Whenever estimates are produced which relate to the next 10, 20, or 30 years, the message that emerges is one of ever-increasing dependence of the United States economy on raw material and fuel supplies from outside the country. The National Petroleum Council, for instance, calculates that by 1985 the United States will have to cover 57% of its total oil requirements from imports, which would then greatly exceed – at 800 million tons – the total oil imports which Western Europe and Japan currently obtain from the Middle East and Africa.”

Nor does he mince words about American lifestyles:

“An industrial system which uses forty per cent of the world’s primary resources to supply less than six per cent of the world’s population could be called efficient only if it obtained strikingly successful results in terms of human happiness, well-being, culture, peace, and harmony. I do not need to dwell on the fact that the American system fails to do this, or that there are not the slightest prospects that it could do so if only it achieved a higher rate of growth of production, associated, as it must be, with an even greater call upon the world’s finite resources…”

In the chapters in this section, his technique mainly just reaches for a hapless scientist or economist to demonstrate what we’re up against. In this case, it is Professor Walter Heller, who Schumacher describes, somewhat patronizingly, as a former chairman of the President’s Council of Aluminium Economic Advisers – but he was in fact a leading economist in the early 60s – he invented the Johnson administration’s ‘War on Poverty’. Heller says:

“I cannot conceive a successful economy without growth.”

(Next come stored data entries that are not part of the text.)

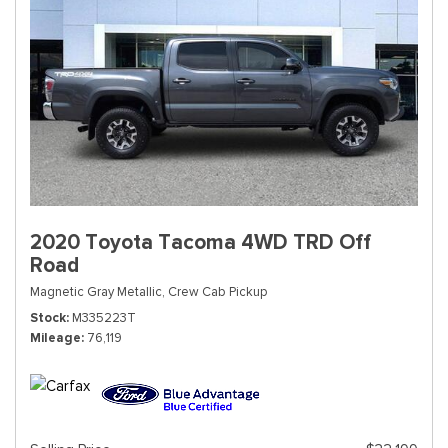
2020 Toyota Tacoma 4WD TRD Off
Road
Magnetic Gray Metallic,
Crew Cab Pickup
Stock
M335223T
Mileage
76,119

Then Schumacher cuts to the essence:

“But if the United States’ economy cannot conceivably be successful without further rapid growth, and if that growth depends on being able to draw ever-increasing resources from the rest of the world, what about the other 94 per cent of mankind which are so far ‘behind’ America?”

This is a terrifying vicious circle. So that:

“If a high-growth economy is needed to fight the battle against pollution, which itself appears to be the result of high growth, what hope is there of ever breaking out of this extraordinary circle?”

Especially given that, every time the circle goes around, you find there are fewer resources and raw materials to distribute.